++++ Available data ++++

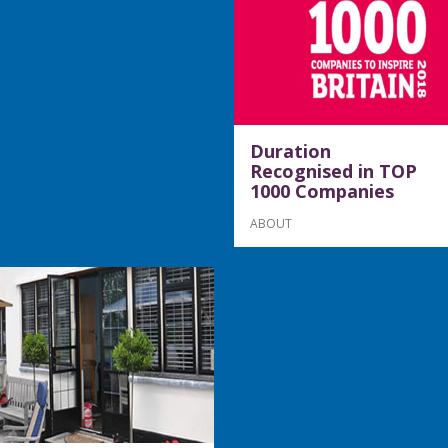
Duration
Recognised in TOP
1000 Companies
ABOUT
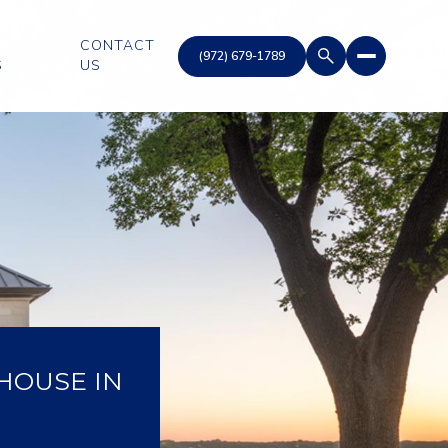
CONTACT
S
US
HOUSE IN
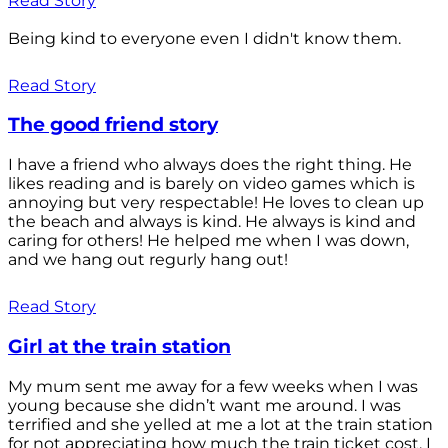
Read Story
Being kind to everyone even I didn't know them.
Read Story
The good friend story
I have a friend who always does the right thing. He
likes reading and is barely on video games which is
annoying but very respectable! He loves to clean up
the beach and always is kind. He always is kind and
caring for others! He helped me when I was down,
and we hang out regurly hang out!
Read Story
Girl at the train station
My mum sent me away for a few weeks when I was
young because she didn’t want me around. I was
terrified and she yelled at me a lot at the train station
for not appreciating how much the train ticket cost. I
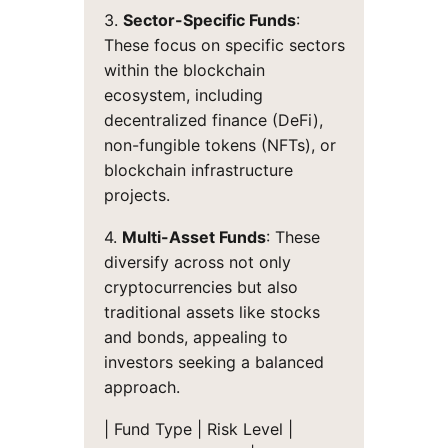
3.
Sector-Specific Funds
:
These focus on specific sectors
within the blockchain
ecosystem, including
decentralized finance (DeFi),
non-fungible tokens (NFTs), or
blockchain infrastructure
projects.
4.
Multi-Asset Funds
: These
diversify across not only
cryptocurrencies but also
traditional assets like stocks
and bonds, appealing to
investors seeking a balanced
approach.
| Fund Type | Risk Level |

++++

*What the task requires:*
Output only the number of lines in the listing that contain the string "These".

*Answer for the task:*
2